The Senate is expected to vote on the proposal today. Beginning in November, it would allow people to register to vote at their town or city hall and then cast their ballot.
"This would open the floodgates for potential fraud in cities and towns where it might be an issue," Sullivan said yesterday. "This is the most ridiculous proposal I've heard when it comes to voting in my seven years (as mayor)."
Sullivan said letting people sign up to vote on Election Day would be problematic for town and city clerks and possibly create a major expense for communities needing to verify voters' identity.
"(They're) saying, 'Bring in the fraud and put the burden and expense on cities and towns to sort out after the election,'" Sullivan said.
The bill's major proponent, Sen. Edward Augustus, D-Worcester, said Sullivan's concerns are unfounded.
"There's no increase in fraud allegations" with same-day registration, Augustus said. "The only thing that increases is voter participation."
Augustus pointed to studies showing as many as 220,000 more people would vote if they could register at the polls.
The bill, aimed at helping people who moved but didn't re-register to vote, would contain current antifraud safeguards. Voters would still have to show proof of identification and residency, such as a driver's license and utility bill. They would also have to sign an affidavit attesting to their identity.
Five states, including Maine and New Hampshire, allow same-day registration.
"I never hear of New Hampshire being a hotbed of voter fraud," Augustus said.
Lawrence elections, though, are plagued by constant complaints of voter fraud. Earlier this year, the Legislature shot down a Lawrence-backed proposal requiring voters to show a photo identification card.
Augustus, chairman of the Senate Election Laws Committee, helped kill the measure.

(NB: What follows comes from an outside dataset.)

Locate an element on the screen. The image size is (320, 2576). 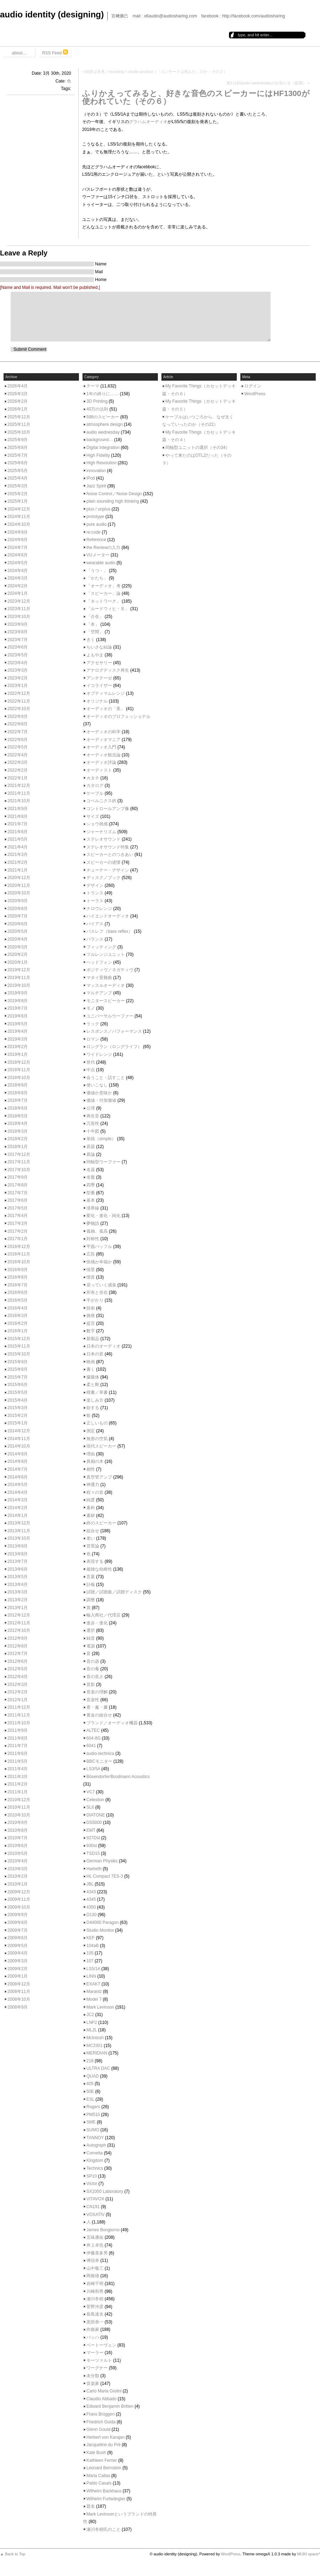 2009年6月 is located at coordinates (17, 1937).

Sullivan was flabbergasted to learn that Augustus' voter registration bill was getting a vote and Lawrence's bill did not.
"It opens my eyes on why the voter initiative was scrapped," Sullivan said.
Augustus contends the Lawrence bill would be bad law. He reasoned that Lawrence could not hold elections under different standards than the rest of the state.
Moreover, the Legislature could not approve such a significant change without proof of voter fraud. Sullivan said he's not aware of any confirmed voter fraud in Lawrence.
Sullivan isn't the only local skeptic of same-day registration. Rep. William Lantigua, D-Lawrence, said he would vote against the bill if it makes it to the House.
"Those people who make those comments (about voter fraud) would have another reason or excuse for crying foul," Lantigua said.
Sen. Susan C. Tucker, an Andover Democrat who represents Lawrence, said the bill's requirements protect against fraud.
The bill requires all precincts to be equipped by 2010 to register voters on Election Day. Tucker said she's worried communities will be overwhelmed.
"I'm concerned about any new costs for cities and towns," Tucker said.
The legislative clock is working in Sullivan's favor.
The Legislature's formal session ends July 31. In that short time, the bill would have to pass both the House and Senate, have any differences resolved before being sent to Gov. Deval Patrick, and then be signed by the governor within 10 days.
And there would be almost no time to override a veto.
"It's going to be a challenge," Augustus said.